The Nagging Question of Moral Corruption

Last Saturday, a "demonstration against Israel's aggressive war in Lebanon and the Gaza Strip" was hold in Berlin by several groups and organisations of the "Left anti-war- and peace movement, the Palestinian community and Lebanese an Arab associations".



Germany is paying for its war crimes. When will Israel be paying for hers?

Targeted bombs on refugees and children.




Israeli Children:
A Chip off The Old Block.

German Media = Biased, Partisan, Pro-Israel




Does the Chrildren's Rights Convention apply to them as well or do they have to be blonde?

Everyday life in Palestine




Israel's Military Targets

Uno Resolutions are Enforced with Israeli Hatred and American Weapons




Israeli Self-Defense
Shame on you...




The Pictures are from opposight.de and Freies Politikforum für Demokraten und Anarchisten.

Now this may be a naive question, but where were those protesters when Israeli children were blown up in pizzerias, ice cream parlours, discoes and busses?

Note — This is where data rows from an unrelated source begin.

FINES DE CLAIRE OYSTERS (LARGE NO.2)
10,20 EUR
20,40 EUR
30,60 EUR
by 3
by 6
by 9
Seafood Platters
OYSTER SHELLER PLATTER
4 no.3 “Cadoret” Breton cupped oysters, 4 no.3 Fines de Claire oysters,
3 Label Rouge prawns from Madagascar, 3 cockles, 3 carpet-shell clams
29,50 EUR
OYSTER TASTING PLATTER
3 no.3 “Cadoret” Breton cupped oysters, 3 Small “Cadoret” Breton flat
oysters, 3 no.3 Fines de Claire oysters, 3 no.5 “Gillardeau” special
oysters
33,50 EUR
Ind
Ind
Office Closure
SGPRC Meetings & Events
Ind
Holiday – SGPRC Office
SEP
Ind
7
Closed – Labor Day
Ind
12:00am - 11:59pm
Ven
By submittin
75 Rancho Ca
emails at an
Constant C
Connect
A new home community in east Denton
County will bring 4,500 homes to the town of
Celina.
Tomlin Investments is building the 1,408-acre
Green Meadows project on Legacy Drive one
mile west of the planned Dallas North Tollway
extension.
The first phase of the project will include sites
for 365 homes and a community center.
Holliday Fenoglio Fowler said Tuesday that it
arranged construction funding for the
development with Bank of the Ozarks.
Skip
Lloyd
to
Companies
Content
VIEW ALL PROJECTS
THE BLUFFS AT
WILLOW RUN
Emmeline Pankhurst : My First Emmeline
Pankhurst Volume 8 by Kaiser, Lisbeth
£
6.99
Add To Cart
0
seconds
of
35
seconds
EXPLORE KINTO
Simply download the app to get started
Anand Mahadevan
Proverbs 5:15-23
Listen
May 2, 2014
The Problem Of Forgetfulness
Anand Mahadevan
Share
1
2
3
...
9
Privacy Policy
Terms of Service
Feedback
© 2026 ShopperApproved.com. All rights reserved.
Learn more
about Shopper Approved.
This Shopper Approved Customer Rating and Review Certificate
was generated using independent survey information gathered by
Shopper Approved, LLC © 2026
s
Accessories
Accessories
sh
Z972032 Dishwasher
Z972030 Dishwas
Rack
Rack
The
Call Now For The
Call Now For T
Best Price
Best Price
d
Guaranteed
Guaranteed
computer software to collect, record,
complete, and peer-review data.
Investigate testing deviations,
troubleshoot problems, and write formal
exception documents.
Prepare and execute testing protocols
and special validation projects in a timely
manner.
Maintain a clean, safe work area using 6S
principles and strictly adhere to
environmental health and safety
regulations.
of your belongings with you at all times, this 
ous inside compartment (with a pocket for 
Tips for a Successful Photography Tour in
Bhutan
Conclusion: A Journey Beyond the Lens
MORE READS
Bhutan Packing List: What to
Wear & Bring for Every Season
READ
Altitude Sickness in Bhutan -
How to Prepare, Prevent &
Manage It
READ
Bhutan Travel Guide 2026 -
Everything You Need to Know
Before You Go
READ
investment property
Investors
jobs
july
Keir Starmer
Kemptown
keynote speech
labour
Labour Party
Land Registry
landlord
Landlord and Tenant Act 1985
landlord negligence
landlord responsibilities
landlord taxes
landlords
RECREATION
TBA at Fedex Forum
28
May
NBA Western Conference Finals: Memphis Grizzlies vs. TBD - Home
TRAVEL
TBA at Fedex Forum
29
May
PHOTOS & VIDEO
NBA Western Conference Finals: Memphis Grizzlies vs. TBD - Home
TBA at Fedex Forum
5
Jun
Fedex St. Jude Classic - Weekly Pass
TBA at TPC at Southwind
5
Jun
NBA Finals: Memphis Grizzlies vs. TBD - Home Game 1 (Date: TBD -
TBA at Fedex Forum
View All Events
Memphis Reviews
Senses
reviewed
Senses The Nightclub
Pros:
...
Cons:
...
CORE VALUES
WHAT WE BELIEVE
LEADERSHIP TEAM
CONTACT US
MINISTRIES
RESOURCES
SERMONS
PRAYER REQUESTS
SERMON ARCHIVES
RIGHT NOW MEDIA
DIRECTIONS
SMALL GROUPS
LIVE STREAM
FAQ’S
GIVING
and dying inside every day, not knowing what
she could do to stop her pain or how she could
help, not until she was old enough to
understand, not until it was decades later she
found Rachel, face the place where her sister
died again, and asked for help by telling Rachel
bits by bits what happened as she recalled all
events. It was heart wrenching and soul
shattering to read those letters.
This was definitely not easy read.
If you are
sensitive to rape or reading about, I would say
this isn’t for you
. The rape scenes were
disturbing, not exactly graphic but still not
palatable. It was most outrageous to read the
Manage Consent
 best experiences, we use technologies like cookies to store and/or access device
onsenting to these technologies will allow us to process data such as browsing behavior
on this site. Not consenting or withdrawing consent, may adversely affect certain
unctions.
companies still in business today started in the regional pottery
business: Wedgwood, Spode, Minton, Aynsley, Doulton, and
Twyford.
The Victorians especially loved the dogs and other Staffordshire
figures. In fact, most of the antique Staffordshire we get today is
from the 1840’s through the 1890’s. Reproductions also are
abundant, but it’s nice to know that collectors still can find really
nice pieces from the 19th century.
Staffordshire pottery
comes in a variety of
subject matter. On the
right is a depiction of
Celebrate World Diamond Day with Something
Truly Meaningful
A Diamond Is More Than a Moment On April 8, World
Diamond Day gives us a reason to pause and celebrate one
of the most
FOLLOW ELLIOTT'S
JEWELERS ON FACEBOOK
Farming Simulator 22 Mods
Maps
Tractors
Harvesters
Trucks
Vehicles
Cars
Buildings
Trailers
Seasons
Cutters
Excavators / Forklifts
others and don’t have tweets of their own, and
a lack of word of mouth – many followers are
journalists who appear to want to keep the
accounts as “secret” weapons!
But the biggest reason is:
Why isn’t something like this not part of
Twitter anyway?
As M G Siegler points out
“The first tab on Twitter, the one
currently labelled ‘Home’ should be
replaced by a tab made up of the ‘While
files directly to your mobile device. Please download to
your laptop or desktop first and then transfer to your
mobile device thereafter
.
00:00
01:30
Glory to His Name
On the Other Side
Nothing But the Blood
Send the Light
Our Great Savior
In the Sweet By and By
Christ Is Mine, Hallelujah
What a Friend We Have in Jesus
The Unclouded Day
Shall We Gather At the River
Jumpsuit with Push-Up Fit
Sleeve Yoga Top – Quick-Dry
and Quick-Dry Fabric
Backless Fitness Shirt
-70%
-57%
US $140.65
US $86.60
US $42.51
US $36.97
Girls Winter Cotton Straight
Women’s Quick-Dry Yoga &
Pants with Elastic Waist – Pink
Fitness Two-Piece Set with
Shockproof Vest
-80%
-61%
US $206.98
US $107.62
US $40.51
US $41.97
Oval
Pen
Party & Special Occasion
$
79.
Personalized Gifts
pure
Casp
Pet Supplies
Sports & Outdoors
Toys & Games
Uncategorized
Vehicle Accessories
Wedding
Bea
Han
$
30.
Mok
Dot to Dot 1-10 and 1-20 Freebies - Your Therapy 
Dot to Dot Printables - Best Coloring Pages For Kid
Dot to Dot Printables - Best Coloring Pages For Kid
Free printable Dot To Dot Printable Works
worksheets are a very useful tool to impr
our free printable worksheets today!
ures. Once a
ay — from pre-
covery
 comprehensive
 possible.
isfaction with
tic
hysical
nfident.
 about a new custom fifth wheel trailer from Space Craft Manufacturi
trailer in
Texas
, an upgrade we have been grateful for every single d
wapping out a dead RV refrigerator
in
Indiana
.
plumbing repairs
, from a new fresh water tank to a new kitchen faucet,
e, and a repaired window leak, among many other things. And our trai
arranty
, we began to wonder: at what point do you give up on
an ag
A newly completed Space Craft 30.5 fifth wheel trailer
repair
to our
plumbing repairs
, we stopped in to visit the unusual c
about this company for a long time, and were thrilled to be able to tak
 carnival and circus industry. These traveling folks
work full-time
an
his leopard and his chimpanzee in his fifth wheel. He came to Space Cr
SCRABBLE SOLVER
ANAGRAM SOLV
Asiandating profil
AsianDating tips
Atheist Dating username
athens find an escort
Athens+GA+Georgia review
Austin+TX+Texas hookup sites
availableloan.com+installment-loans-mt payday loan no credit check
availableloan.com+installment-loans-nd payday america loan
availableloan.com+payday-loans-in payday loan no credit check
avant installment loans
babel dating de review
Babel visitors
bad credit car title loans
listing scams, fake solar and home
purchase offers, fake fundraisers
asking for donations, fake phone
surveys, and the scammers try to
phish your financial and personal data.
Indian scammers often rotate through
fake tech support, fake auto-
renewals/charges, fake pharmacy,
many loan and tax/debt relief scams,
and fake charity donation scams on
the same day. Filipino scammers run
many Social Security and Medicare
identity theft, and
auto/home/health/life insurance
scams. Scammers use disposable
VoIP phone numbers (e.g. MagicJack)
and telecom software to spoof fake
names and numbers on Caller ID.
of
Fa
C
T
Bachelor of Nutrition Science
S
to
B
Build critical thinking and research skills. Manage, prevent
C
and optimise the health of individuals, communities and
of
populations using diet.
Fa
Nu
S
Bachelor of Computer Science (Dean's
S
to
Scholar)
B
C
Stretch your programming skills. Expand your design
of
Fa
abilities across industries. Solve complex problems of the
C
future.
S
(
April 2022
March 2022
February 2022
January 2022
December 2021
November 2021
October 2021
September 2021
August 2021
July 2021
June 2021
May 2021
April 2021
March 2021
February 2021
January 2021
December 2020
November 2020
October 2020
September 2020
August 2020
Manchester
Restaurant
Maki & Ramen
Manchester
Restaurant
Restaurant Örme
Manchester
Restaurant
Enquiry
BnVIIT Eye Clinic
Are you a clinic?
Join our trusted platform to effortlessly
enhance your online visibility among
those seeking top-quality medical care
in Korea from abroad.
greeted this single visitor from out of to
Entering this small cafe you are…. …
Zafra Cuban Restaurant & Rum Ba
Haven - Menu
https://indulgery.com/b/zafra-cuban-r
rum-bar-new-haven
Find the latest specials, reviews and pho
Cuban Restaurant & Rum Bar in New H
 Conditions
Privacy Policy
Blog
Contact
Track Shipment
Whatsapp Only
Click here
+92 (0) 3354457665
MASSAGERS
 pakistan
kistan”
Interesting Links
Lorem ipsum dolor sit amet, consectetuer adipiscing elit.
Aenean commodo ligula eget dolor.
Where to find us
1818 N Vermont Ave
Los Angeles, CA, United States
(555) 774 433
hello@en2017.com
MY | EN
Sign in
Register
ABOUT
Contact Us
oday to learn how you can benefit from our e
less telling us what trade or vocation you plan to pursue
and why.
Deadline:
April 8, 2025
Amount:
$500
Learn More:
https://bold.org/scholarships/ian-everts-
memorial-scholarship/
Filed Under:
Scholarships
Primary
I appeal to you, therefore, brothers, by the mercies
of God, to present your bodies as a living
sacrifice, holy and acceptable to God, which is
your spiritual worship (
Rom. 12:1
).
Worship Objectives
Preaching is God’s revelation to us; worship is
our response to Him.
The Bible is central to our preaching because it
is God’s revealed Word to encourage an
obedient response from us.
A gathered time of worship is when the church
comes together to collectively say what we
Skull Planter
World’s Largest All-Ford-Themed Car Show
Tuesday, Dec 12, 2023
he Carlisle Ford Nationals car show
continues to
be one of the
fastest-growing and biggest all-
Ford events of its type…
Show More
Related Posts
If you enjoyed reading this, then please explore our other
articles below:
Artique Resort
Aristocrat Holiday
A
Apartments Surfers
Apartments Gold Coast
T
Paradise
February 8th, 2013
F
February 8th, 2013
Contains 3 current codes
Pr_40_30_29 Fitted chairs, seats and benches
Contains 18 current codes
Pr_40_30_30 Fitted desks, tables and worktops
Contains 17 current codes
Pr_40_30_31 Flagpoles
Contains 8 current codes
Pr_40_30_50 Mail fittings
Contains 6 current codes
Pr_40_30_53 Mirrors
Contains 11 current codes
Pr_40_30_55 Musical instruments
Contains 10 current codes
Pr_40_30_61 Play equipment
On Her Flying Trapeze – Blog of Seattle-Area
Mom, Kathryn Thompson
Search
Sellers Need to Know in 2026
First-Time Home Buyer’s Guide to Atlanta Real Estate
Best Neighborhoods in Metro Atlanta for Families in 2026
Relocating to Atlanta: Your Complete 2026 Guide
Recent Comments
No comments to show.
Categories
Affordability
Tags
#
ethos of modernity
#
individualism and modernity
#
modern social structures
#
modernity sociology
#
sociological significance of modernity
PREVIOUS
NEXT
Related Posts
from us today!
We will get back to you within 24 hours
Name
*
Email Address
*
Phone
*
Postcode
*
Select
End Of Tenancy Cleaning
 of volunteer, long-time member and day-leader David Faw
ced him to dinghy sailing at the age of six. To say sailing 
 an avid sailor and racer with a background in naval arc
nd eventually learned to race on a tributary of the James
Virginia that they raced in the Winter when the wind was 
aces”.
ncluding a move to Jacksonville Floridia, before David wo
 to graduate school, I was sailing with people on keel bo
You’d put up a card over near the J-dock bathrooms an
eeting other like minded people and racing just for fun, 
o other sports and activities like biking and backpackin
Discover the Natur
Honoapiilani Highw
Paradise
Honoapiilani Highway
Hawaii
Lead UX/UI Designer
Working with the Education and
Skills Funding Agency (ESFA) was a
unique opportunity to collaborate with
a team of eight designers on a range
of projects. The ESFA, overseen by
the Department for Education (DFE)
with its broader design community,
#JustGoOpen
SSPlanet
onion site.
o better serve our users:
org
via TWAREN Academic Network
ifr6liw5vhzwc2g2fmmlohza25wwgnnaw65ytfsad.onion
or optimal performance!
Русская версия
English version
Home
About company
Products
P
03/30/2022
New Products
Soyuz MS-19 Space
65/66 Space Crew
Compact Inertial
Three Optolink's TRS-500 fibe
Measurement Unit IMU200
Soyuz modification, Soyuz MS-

Elsewhere, on Saturday, after years of obscurity, attention was finally being paid to Arno Breker, the sculptor whose monumental neo-classical figures so vividly expressed Nazi racial ideology that he became known as "Hitler's favourite sculptor".

Cultural officials stated that six decades after the end of the war, Germans were more than ready for a discussion of how a gifted artist accommodated, and was co-opted by, the Nazi regime. Breker's moral corruption, they said, was precisely what makes him worth studying, a view that was supported by Nobel laureate Günter Grass, who thinks it could help answering the nagging question of why people turned.

Protests were very few. I guess most of the avid anti-Nazis had all their energies focused on the Nazi state of Israel and on competing with a dead sculptor for the role as an explanatory model for the phenomenon of moral corruption.